All But One Qualifier Left in Both Draws
After a brilliant winner from Jesse Witten's racquet sizzled past Novak Djokovic, the Serb turned to his coaches in a nearby box seat. He raised his shoulders and turned his palms heavenward, an incredulous look on his face, like what is going on here... what more can I do?
But just because Novak Djokovic is the #4 seed at this U. S. Open and holds one Grand Slam title from the Australian Open doesn't preclude him from defeat by a virtually unknown Jesse Witten, a player ranked #276 and granted a wildcard into the Qualification Tournament. The difficulty of the match, though, again confirmed to players and fans alike that the thin edge a victory rides on extends out until the very last ball is struck.

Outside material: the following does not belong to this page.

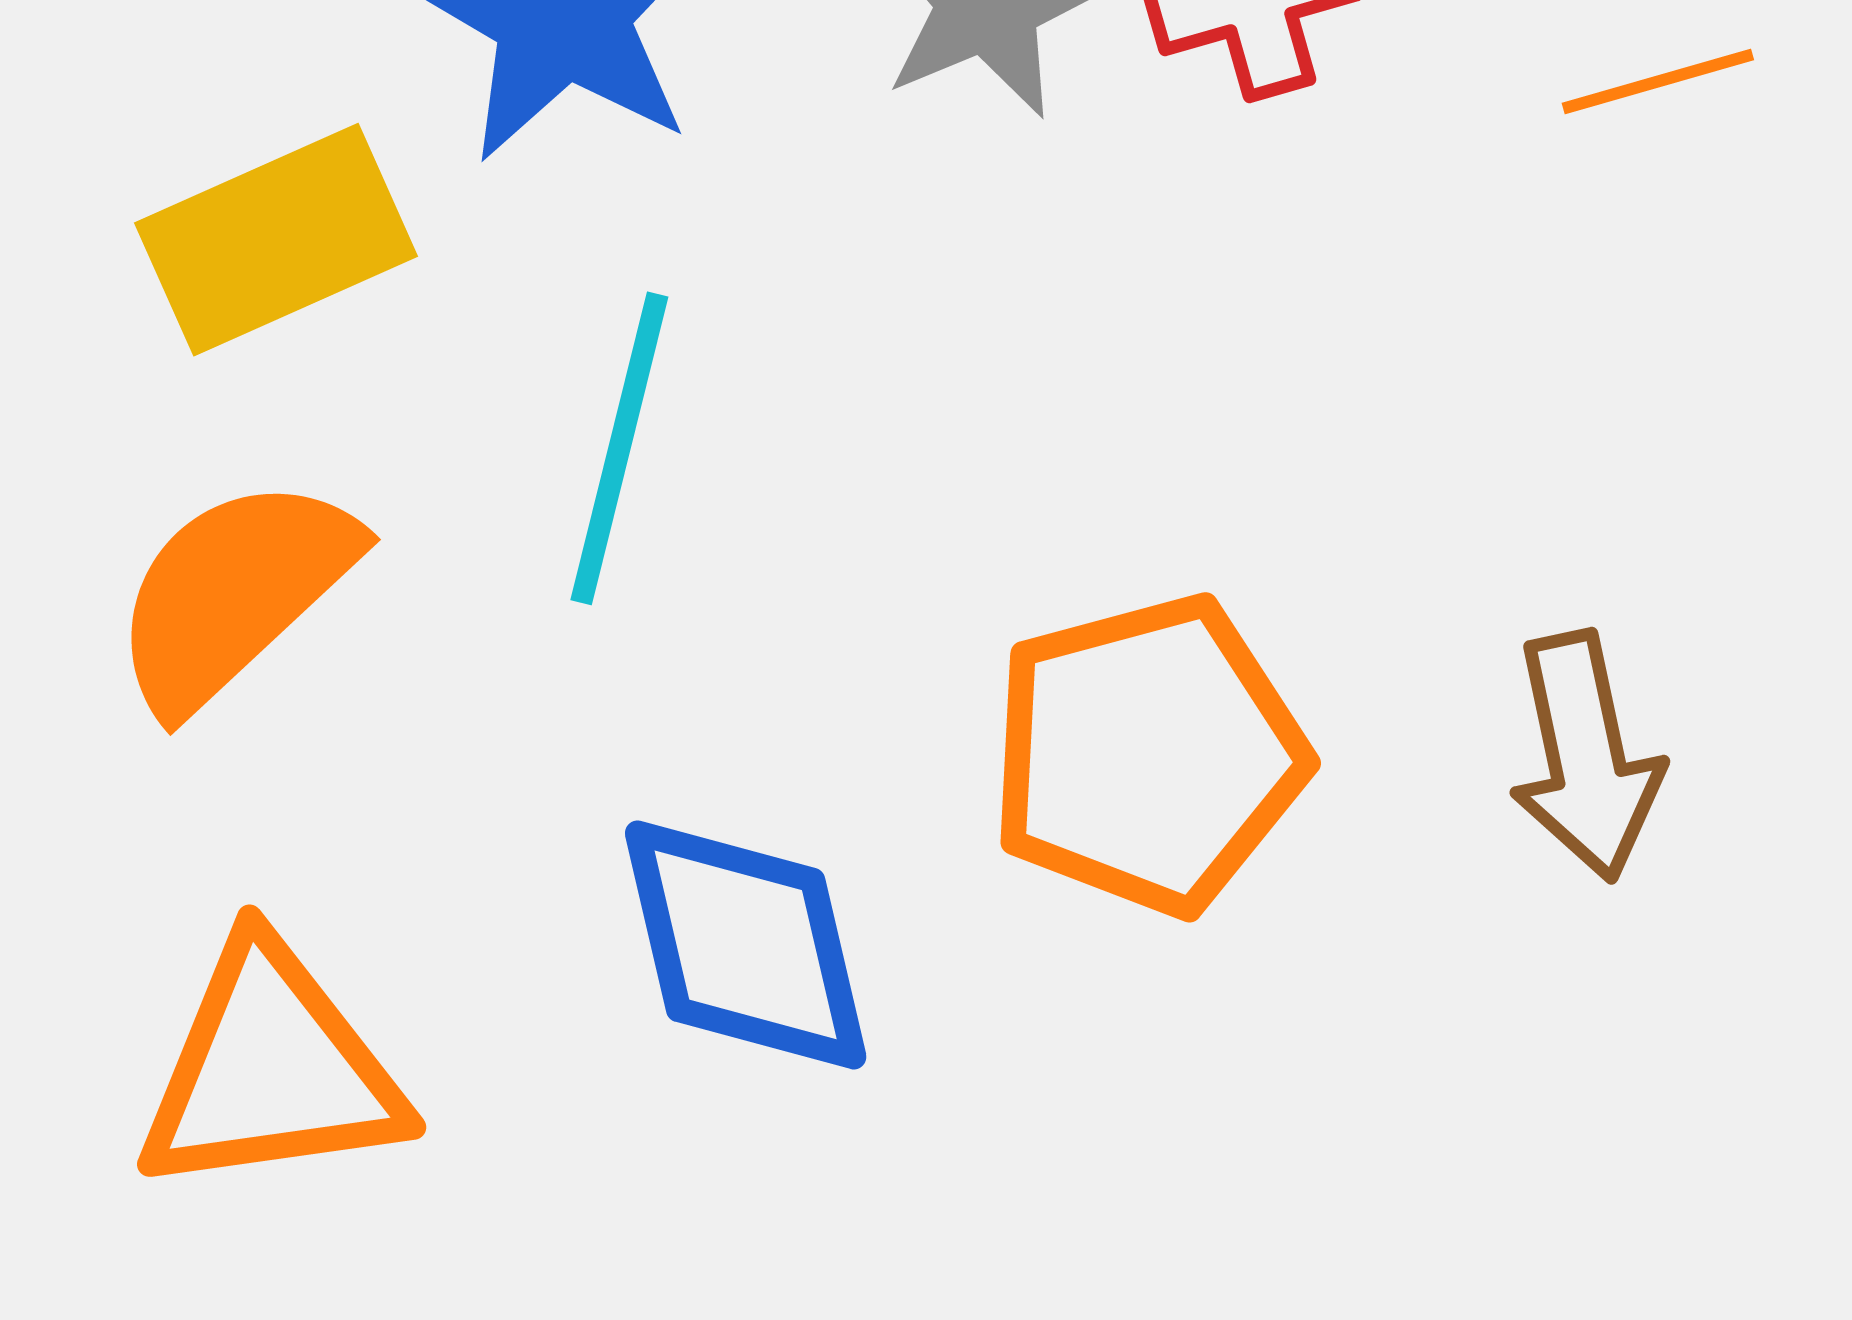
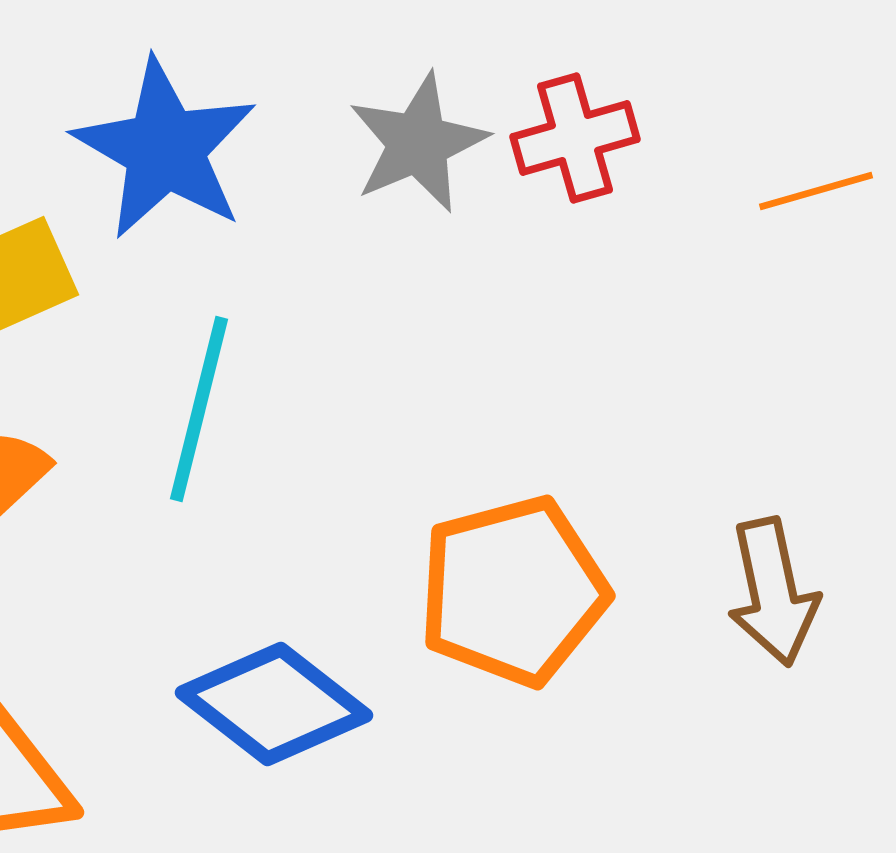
blue diamond: (746, 945) -> (274, 704), turned -39

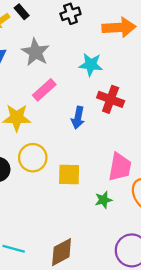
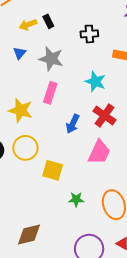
gray star: (35, 52) -> (51, 59), turned -30
pink rectangle: (44, 90) -> (50, 93), turned -45
pink trapezoid: (120, 167) -> (99, 152), moved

Jesse Witten lost his third round match to Djokovic 76 (2) 63 76 (2) 64 in just under four hours. This match was his sixth of the tournament. He was tired toward the end and his movement sluggish. However, he won more points off his second serve than did Djokovic and broke more often than Djokovic broke, too.
Before this U. S. Open Jesse Witten had never won a match at the Tour level. His arena has been the Challenger Circuit, which he returns to in the near future. He also plays World Team Tennis alongside a frequent teammate John McEnroe for the New York Sportimes.
Witten thrilled fans on Louis Armstrong Stadium this afternoon in Flushing Meadows. The atmosphere vibrated with energy and felt similar to a Davis Cup Match. An underdog, like Melanie Oudin was an underdog against Sharapova, is a natural draw for sport fans... especially if the person is an American. Underdogs evoke empathy and fans oblige the sentiment by allowing the players to take risks, go for their shots, and give the big-named stars a tussle.
Another third-round qualifier Marco Chiudinelli saw his run at the Open come to an end today against the eighth seed Nikolay Davydenko 64 75 75 on Court 11. Why Davydenko was assigned this outside court and not the Grandstand Court seems implausible; but, the eighth seeded Russian would probably prefer to advance through the draw without the spotlight spoiling his view into next week.
Anastasia Rodionova, another qualifier who hails from Australia, lost her match today, too, against Katarina Bondarenko 76 (4) 64. Rodionova is a fine doubles player who would like to expand her portfolio in the singles category. She has won two doubles titles on the ITF circuit and was a finalist at Wimbledon in 2003 with partner Rajeev Ram. Katarina Bondarenko defeated Ana Ivanovic (#11 seed) in her first match of the Open. Bondarenko also beat Venus Williams in her first round match at the year's Rogers Cup in Toronto.